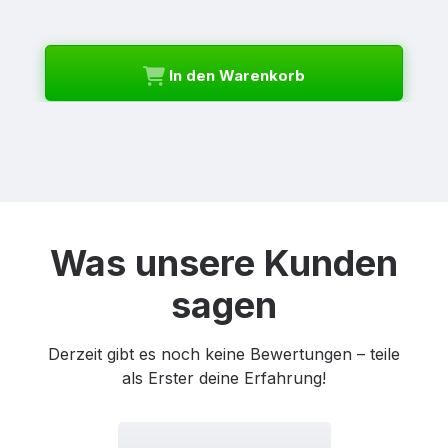
In den Warenkorb
Was unsere Kunden
sagen
Derzeit gibt es noch keine Bewertungen – teile
als Erster deine Erfahrung!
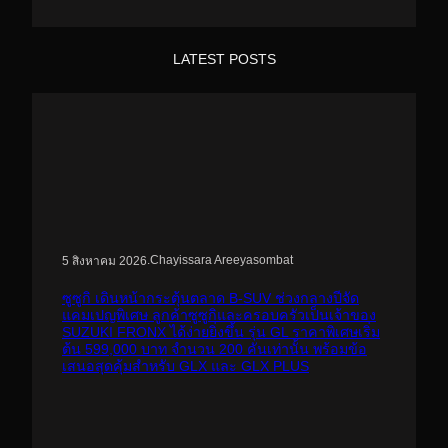
LATEST POSTS
.
Chayissara Areeyasombat
5 สิงหาคม 2026
ซูซูกิ เดินหน้ากระตุ้นตลาด B-SUV ช่วงกลางปีจัด
แคมเปญพิเศษ ลูกค้าซูซูกิและครอบครัวเป็นเจ้าของ
SUZUKI FRONX ได้ง่ายยิ่งขึ้น รุ่น GL ราคาพิเศษเริ่ม
ต้น 599,000 บาท จำนวน 200 คันเท่านั้น พร้อมข้อ
เสนอสุดคุ้มสำหรับ GLX และ GLX PLUS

◆ **Your objective**:
Precisely those lines above that run from the line with "Was unsere Kunden" up to and including the line with "SUZUKI FRONX ได้ง่ายยิ่งขึ้น" are to be set down, with the pictures omitted.

◆ **Written response**:
Was unsere Kunden
sagen
Derzeit gibt es noch keine Bewertungen – teile
als Erster deine Erfahrung!
LATEST POSTS
.
Chayissara Areeyasombat
5 สิงหาคม 2026
ซูซูกิ เดินหน้ากระตุ้นตลาด B-SUV ช่วงกลางปีจัด
แคมเปญพิเศษ ลูกค้าซูซูกิและครอบครัวเป็นเจ้าของ
SUZUKI FRONX ได้ง่ายยิ่งขึ้น รุ่น GL ราคาพิเศษเริ่ม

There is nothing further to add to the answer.